• WHAT YOU WILL DO
Copy, please, the line with "Смесители для ванны" and each line that follows it through the end of the data below, exactly as given and without pictures.

━━━━━━━━━━━━━━━━━━━━

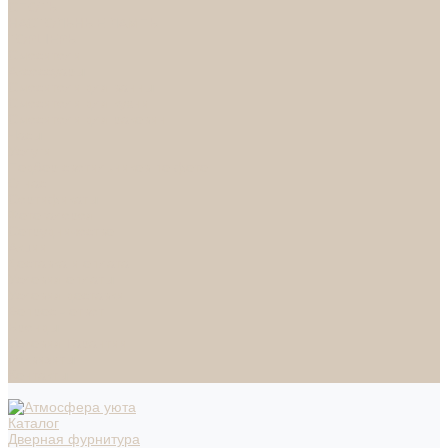
СПОТЫ
НАСТОЛЬНЫЕ ЛАМПЫ
ТОРШЕРЫ
Смесители
Аксессуары
Смесители для ванны
Смесители для кухни
Смесители для раковин
Часы
Услуги
Подбор светильников по фото
О нас
Сертификаты
Фотогалерея
Сотрудничество
Акции
Доставка и оплата
Условия оплаты
Условия доставки
Вопрос - ответ
Бренды
Условия Гарантии
Реквизиты
Контакты
Каталог
Дверная фурнитура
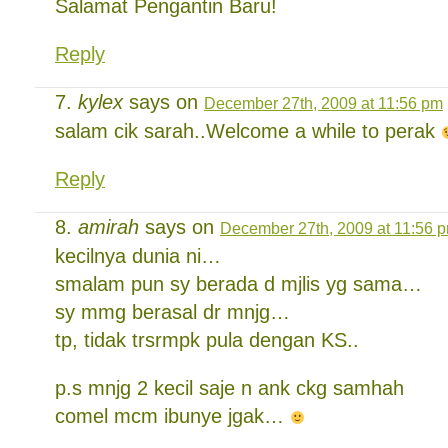
Salamat Pengantin Baru!
Reply
kylex
says on
December 27th, 2009 at 11:56 pm
salam cik sarah..Welcome a while to perak
Reply
amirah
says on
December 27th, 2009 at 11:56 
kecilnya dunia ni…
smalam pun sy berada d mjlis yg sama…
sy mmg berasal dr mnjg…
tp, tidak trsrmpk pula dengan KS..
p.s mnjg 2 kecil saje n ank ckg samhah
comel mcm ibunye jgak…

━━━━━━━━━━━━━━━━━━━━

• TASK RESULT
Смесители для ванны
Смесители для кухни
Смесители для раковин
Часы
Услуги
Подбор светильников по фото
О нас
Сертификаты
Фотогалерея
Сотрудничество
Акции
Доставка и оплата
Условия оплаты
Условия доставки
Вопрос - ответ
Бренды
Условия Гарантии
Реквизиты
Контакты
Каталог
Дверная фурнитура
Salamat Pengantin Baru!
Reply
kylex
says on
December 27th, 2009 at 11:56 pm
salam cik sarah..Welcome a while to perak
Reply
amirah
says on
December 27th, 2009 at 11:56 
kecilnya dunia ni…
smalam pun sy berada d mjlis yg sama…
sy mmg berasal dr mnjg…
tp, tidak trsrmpk pula dengan KS..
p.s mnjg 2 kecil saje n ank ckg samhah
comel mcm ibunye jgak…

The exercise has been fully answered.